Wikipad hands-on: A fresh take on tablet gaming, but at what cost?
The conventional wisdom says that tablets are for casual games and game consoles are for serious games (with the PC combining a bit of both). Aiming to upend the status quo is Wikipad, the first ground-up gaming tablet.
What makes the Wikipad different from the dozens of other Android tablets available is its unique game controller. The entire 10-inch tablet slides into a plastic frame that adds two analog control sticks, plus all the triggers and buttons one would find on an Xbox or PlayStation controller. The two parts are designed to snap together easily, and when held, it feels like a giant gamepad with a big built-in screen.
"One thing that is missing from the smartphone or tablet are the physical controls, and over the past couple of decades people have been making games with the controller in mind," says Wikipad CEO James Bower. "Now, with tablets, people started thinking how can they control a game with these gimmicky type controls like a d-pad based on touch or accelerometers or whatever they may be. Developers have had to dumb down the quality of these games to make them work on the tablet. "

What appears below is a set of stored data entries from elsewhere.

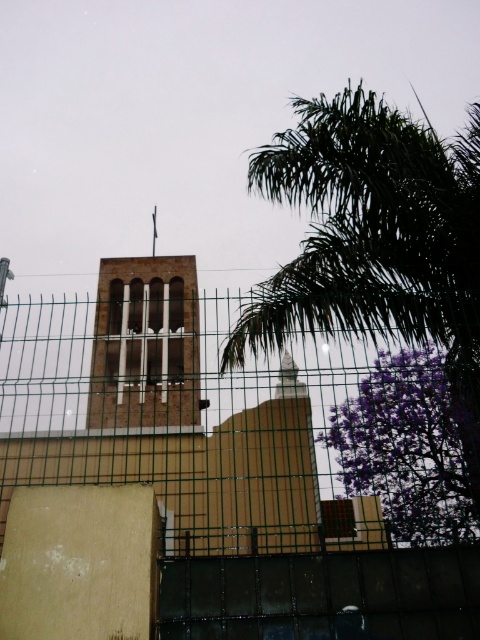 Does green leafy palm tree at upper right have a larger size compared to purple leafy tree at right?

Indeed, green leafy palm tree at upper right has a larger size compared to purple leafy tree at right.

At what (x,y) coordinates should I click in order to perform the action: click on green leafy palm tree at upper right. Please return your answer as a coordinate pair (x, y). This screenshot has width=480, height=640. Looking at the image, I should click on (384, 296).

Is green leafy palm tree at upper right smaller than brown brick bell tower at center?

Incorrect, green leafy palm tree at upper right is not smaller in size than brown brick bell tower at center.

Based on the photo, between green leafy palm tree at upper right and brown brick bell tower at center, which one has less height?

Standing shorter between the two is brown brick bell tower at center.

What do you see at coordinates (384, 296) in the screenshot?
I see `green leafy palm tree at upper right` at bounding box center [384, 296].

Locate an element on the screen. Image resolution: width=480 pixels, height=640 pixels. green leafy palm tree at upper right is located at coordinates (384, 296).

Which is behind, point (335, 518) or point (429, 352)?

The point (429, 352) is more distant.

Consider the image. Which of these two, green wire mesh fence at center or purple leafy tree at right, stands shorter?

With less height is green wire mesh fence at center.

Describe the element at coordinates (187, 442) in the screenshot. This screenshot has width=480, height=640. I see `green wire mesh fence at center` at that location.

Identify the location of green wire mesh fence at center. (187, 442). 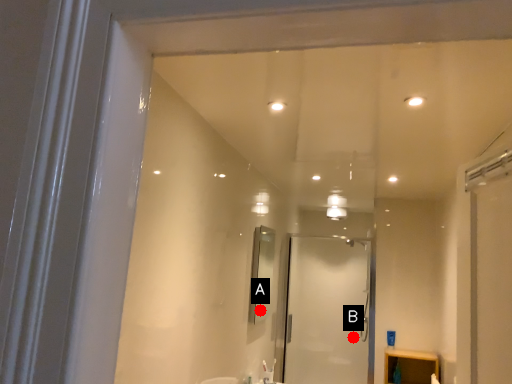 Question: Two points are circled on the image, labeled by A and B beside each circle. Which point is further to the camera?

Choices:
 (A) A is further
 (B) B is further

Answer: (B)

As for games on the WikiPad, anything that works on an Android tablet will work on this device. Almost all action, racing, and adventure games support the use of a gamepad, meaning they'll work automatically with the Wikipad controls.
Many Android games are of the casual variety -- puzzle-solving, hidden object, Angry Birds style games. But, there are also plenty of Xbox-lite style games, from Gameloft, EA, and other game makers. It's in these console-style games that the Wikipad really flies, and the controller works great and feels natural.

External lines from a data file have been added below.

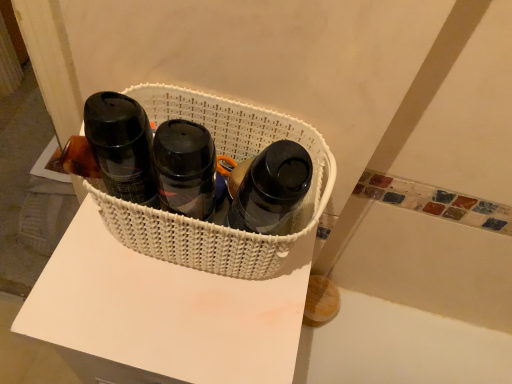 The image size is (512, 384). Find the location of `vacant space in front of matte black thermos at left, marked as the 1th bottle in a left-to-right arrangement`. vacant space in front of matte black thermos at left, marked as the 1th bottle in a left-to-right arrangement is located at coordinates (115, 316). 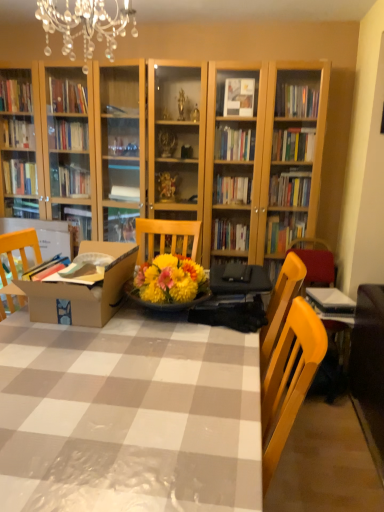 Question: Can you confirm if brown cardboard box at center is taller than yellow wood chair at right?

Choices:
 (A) no
 (B) yes

Answer: (A)

Question: Is brown cardboard box at center at the left side of yellow wood chair at right?

Choices:
 (A) no
 (B) yes

Answer: (B)

Question: Is brown cardboard box at center to the right of yellow wood chair at right from the viewer's perspective?

Choices:
 (A) yes
 (B) no

Answer: (B)

Question: Is the depth of brown cardboard box at center less than that of yellow wood chair at right?

Choices:
 (A) yes
 (B) no

Answer: (A)

Question: Can you see brown cardboard box at center touching yellow wood chair at right?

Choices:
 (A) yes
 (B) no

Answer: (B)

Question: Is brown cardboard box at center further to camera compared to yellow wood chair at right?

Choices:
 (A) no
 (B) yes

Answer: (A)

Question: Is yellow wood chair at right at the left side of wooden table at center?

Choices:
 (A) yes
 (B) no

Answer: (B)

Question: Is yellow wood chair at right outside of wooden table at center?

Choices:
 (A) yes
 (B) no

Answer: (A)

Question: Does yellow wood chair at right have a greater height compared to wooden table at center?

Choices:
 (A) no
 (B) yes

Answer: (B)

Question: From the image's perspective, is yellow wood chair at right above wooden table at center?

Choices:
 (A) no
 (B) yes

Answer: (B)

Question: Is yellow wood chair at right behind wooden table at center?

Choices:
 (A) yes
 (B) no

Answer: (A)

Question: From a real-world perspective, is yellow wood chair at right beneath wooden table at center?

Choices:
 (A) no
 (B) yes

Answer: (A)

Question: Can you confirm if brown cardboard box at center is thinner than crystal chandelier at upper center?

Choices:
 (A) no
 (B) yes

Answer: (A)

The entire package is also very lightweight, and the tablet by itself is much lighter than a comparable iPad. Without the gamepad add-on, it looks and feels like a standard tablet.
But, as inventive as the Wikipad is, this is far from a guaranteed hit. The games it plays are the same as you can get on any Android tablet, so there's not really any exclusive content to get excited about. The screen on the tablet is only 1,280x800, which is lower than most other current tablets, laptops, and high-end phones.
And the biggest hurdle of all may be the price. The Wikipad, which includes both the tablet and gamepad dock, will cost $499 when it's released on October 31. That's more than any of the three big game consoles, more than HD big-screen tablets from Amazon and Barnes & Noble, and the same as an entry level iPad, which lacks the external game controls, but comes off as a more premium product.
Should you get a Wikipad? It's a fresh new take on tablets, to be sure, and the engineering and design are nicely polished. At the same time, gamers care about one thing -- great games -- and this pricey experiment doesn't have unique killer must-have content just yet.
The Wikipad will be available starting October 31 for $499.